> [Task description] Each line of the listing that contains the word "matones" is to be copied.

> [Input data]

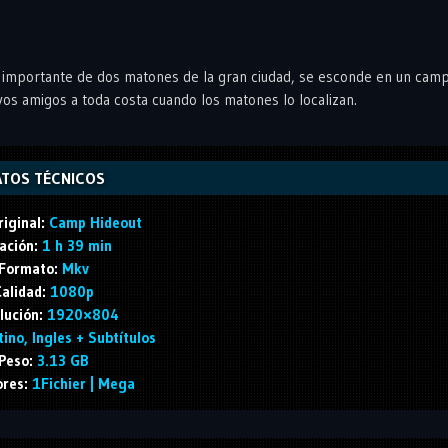
 importante de dos matones de la gran ciudad, se esconde en un ca
os amigos a toda costa cuando los matones lo localizan.
TOS TÉCNICOS
riginal:
Camp Hideout
ación:
1 h 39 min
Formato:
Mkv
alidad:
1080p
lución:
1920×804
ino, Ingles + Subtítulos
Peso:
3.13 GB
ores:
1Fichier | Mega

> [Result of this exercise]
 importante de dos matones de la gran ciudad, se esconde en un ca
os amigos a toda costa cuando los matones lo localizan.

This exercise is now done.